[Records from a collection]
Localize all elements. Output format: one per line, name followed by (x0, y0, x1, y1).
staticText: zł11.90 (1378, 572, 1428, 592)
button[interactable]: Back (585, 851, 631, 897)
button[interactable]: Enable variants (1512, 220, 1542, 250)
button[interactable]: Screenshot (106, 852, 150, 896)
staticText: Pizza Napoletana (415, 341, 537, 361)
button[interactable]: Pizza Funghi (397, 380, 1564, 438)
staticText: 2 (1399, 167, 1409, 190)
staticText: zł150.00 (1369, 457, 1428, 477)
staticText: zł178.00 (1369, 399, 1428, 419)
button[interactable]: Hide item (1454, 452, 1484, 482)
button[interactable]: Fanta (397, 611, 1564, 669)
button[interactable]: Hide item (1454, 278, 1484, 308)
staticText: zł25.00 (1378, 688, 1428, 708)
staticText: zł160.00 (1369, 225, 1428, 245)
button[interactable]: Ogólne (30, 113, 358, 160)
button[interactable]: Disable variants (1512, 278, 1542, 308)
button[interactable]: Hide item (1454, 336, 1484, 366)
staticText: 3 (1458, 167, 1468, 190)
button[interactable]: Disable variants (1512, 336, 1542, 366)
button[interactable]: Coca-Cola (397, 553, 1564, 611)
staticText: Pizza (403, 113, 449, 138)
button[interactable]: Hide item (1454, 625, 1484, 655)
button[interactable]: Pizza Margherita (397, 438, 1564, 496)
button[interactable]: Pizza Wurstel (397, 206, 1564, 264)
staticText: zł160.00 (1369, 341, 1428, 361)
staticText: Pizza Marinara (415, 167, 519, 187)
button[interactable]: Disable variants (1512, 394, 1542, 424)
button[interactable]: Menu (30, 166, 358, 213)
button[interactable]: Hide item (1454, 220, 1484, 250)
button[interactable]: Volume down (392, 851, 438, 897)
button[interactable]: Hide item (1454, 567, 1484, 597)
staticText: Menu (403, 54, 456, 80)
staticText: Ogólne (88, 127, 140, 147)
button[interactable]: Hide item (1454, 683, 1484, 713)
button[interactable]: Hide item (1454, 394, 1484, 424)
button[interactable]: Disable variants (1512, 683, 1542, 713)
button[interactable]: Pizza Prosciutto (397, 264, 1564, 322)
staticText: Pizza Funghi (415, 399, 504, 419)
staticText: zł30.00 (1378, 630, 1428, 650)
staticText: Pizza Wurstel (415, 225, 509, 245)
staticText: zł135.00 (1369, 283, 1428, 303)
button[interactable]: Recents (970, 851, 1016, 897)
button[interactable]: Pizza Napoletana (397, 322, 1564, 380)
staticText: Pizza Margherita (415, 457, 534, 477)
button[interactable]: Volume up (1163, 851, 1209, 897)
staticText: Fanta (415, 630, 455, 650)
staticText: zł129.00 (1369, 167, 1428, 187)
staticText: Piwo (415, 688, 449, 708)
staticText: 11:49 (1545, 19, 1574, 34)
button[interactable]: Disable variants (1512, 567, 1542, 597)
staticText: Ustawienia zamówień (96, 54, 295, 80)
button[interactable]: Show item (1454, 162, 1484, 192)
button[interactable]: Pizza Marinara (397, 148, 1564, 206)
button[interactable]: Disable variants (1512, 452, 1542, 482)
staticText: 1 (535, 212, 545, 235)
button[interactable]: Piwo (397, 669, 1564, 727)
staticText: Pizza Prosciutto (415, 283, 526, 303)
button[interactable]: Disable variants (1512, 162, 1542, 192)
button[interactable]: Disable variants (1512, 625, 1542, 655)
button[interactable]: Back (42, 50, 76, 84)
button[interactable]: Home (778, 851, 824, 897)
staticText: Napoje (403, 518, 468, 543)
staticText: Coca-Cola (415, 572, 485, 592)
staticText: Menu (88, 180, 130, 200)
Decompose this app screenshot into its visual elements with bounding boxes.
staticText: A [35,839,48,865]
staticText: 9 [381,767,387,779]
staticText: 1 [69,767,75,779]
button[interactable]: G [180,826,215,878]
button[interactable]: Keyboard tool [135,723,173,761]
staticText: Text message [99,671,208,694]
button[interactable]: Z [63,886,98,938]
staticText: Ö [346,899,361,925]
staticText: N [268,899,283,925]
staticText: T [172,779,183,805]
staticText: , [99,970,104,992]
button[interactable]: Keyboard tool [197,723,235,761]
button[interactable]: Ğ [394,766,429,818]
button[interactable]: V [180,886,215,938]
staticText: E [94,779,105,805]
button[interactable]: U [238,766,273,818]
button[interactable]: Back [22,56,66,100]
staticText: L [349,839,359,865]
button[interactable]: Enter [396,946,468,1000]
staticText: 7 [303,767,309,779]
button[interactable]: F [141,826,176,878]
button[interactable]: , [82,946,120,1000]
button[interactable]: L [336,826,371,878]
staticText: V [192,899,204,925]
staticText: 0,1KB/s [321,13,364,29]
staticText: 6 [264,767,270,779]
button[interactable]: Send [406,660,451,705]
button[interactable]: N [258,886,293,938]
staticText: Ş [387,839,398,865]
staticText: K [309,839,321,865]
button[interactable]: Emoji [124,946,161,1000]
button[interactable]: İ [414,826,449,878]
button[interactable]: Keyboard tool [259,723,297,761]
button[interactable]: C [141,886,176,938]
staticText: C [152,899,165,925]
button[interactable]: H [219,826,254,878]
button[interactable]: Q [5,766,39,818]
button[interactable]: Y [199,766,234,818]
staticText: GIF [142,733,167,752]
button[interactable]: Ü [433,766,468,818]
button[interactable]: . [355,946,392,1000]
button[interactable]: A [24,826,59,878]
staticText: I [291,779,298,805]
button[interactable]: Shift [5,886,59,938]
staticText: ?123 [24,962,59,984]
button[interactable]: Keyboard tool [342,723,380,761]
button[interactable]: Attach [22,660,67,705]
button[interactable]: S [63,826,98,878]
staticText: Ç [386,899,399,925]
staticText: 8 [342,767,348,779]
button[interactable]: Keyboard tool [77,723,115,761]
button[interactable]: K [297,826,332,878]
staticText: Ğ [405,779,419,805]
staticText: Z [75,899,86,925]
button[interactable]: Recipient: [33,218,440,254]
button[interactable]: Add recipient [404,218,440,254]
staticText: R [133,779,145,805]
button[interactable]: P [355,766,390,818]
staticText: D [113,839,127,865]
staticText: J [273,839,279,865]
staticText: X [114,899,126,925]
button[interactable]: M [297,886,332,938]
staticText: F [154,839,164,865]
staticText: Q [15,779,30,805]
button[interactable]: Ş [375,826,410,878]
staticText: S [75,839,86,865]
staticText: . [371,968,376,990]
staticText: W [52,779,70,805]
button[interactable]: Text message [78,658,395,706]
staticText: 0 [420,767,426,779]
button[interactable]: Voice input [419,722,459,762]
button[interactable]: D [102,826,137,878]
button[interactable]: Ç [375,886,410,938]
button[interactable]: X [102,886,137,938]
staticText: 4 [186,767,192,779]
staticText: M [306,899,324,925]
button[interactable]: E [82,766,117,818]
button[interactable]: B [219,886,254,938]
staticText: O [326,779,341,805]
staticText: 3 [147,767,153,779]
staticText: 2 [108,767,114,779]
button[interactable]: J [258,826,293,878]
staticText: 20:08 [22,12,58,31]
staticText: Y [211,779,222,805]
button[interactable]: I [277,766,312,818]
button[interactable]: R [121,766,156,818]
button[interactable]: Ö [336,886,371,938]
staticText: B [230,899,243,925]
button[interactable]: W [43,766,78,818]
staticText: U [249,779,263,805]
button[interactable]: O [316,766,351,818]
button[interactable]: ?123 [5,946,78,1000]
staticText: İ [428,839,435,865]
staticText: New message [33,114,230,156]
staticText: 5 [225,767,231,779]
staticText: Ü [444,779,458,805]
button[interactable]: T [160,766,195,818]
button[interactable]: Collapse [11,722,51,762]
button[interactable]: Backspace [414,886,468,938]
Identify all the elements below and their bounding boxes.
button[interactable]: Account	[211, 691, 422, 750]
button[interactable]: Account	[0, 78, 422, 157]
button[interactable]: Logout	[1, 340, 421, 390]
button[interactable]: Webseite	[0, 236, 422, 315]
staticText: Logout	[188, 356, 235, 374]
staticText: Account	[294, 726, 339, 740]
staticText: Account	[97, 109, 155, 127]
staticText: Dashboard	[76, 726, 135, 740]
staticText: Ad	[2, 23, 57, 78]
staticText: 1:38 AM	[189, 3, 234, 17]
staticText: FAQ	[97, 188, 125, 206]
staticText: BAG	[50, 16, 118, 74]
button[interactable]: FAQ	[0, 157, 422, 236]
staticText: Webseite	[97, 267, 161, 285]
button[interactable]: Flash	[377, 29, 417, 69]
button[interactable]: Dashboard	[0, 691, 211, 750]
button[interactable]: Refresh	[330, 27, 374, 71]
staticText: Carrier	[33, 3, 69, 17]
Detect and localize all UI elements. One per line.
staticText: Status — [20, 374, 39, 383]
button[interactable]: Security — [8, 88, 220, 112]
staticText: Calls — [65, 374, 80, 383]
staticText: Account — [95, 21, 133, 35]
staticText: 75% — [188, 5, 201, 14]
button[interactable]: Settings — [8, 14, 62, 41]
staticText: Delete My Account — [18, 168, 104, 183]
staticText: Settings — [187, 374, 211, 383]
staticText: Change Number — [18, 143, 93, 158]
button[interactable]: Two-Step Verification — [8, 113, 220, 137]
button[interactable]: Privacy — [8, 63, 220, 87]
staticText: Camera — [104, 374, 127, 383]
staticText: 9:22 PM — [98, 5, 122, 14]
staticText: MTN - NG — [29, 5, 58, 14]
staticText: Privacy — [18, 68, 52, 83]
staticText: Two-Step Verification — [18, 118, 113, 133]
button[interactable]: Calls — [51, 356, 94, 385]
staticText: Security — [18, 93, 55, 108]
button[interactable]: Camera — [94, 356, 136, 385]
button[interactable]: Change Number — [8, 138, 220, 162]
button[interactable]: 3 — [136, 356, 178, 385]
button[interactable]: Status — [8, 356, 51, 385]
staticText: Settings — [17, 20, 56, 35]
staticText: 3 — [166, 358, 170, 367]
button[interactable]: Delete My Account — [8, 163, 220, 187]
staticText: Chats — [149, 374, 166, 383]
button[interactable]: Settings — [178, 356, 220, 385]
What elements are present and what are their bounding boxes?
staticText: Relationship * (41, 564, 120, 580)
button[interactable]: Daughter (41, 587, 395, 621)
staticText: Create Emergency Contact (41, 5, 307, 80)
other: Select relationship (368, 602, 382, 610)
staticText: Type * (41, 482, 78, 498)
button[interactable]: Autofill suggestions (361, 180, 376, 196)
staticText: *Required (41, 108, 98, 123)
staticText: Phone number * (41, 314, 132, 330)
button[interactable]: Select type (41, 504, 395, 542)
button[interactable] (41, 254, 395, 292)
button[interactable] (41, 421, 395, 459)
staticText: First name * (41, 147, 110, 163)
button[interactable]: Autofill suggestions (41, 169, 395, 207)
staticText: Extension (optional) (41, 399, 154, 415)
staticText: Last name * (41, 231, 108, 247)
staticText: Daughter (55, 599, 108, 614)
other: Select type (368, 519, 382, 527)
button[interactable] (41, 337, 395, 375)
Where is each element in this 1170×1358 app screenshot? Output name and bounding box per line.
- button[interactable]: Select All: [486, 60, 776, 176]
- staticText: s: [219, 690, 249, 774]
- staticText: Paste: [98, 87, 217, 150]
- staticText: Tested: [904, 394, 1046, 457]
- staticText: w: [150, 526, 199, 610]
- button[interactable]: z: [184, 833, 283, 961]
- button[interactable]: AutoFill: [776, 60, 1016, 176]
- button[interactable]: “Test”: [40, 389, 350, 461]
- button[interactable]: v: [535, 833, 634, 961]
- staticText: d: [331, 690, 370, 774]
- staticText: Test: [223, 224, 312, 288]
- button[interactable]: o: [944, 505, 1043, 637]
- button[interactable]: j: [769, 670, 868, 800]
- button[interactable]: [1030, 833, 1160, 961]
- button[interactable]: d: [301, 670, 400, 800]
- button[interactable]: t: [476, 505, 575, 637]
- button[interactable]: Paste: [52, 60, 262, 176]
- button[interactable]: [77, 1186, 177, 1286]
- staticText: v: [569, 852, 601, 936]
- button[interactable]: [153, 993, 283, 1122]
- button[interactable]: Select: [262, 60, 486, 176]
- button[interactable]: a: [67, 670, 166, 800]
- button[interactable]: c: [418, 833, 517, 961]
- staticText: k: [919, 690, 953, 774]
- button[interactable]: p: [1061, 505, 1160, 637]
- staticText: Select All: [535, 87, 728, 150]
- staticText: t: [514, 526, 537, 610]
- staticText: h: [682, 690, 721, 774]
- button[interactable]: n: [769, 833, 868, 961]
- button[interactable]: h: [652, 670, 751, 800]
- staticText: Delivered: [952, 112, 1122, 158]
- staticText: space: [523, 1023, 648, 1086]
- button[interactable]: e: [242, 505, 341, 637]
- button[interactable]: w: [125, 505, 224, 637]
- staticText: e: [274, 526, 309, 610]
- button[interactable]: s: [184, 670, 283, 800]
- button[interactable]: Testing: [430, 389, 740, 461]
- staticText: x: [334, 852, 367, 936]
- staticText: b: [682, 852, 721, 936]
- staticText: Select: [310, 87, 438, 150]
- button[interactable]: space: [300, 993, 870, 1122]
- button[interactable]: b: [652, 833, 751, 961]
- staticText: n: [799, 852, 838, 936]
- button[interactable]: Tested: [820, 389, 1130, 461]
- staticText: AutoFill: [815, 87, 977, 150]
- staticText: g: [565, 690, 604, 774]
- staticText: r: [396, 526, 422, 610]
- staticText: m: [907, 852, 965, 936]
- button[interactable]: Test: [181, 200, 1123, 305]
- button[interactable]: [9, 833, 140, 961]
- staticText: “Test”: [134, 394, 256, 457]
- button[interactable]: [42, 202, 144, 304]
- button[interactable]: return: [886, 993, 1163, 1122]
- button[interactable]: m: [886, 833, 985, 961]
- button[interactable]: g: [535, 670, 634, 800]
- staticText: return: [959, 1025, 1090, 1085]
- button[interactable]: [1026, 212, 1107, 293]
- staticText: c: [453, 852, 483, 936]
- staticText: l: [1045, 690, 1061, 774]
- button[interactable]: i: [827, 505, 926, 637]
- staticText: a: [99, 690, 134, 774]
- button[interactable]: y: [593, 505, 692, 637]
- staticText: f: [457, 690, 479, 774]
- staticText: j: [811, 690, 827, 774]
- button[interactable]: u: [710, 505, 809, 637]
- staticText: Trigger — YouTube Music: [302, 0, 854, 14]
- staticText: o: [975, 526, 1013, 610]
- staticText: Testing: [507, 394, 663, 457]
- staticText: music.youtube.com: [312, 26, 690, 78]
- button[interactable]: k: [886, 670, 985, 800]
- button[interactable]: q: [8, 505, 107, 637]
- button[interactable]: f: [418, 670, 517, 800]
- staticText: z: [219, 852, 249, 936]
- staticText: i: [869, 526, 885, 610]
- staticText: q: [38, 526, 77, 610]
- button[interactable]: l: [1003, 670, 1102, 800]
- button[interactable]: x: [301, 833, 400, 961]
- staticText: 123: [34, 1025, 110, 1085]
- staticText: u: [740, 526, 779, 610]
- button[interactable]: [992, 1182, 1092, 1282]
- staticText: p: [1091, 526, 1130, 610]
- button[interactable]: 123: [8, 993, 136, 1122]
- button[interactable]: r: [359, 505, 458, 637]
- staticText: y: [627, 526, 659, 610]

■ **WHAT IS EXPECTED**:
What lines above hold the word "Delete"? Pull each one out.

■ **ANSWER FOR THIS EXERCISE**:
staticText: Delete My Account — [18, 168, 104, 183]
button[interactable]: Delete My Account — [8, 163, 220, 187]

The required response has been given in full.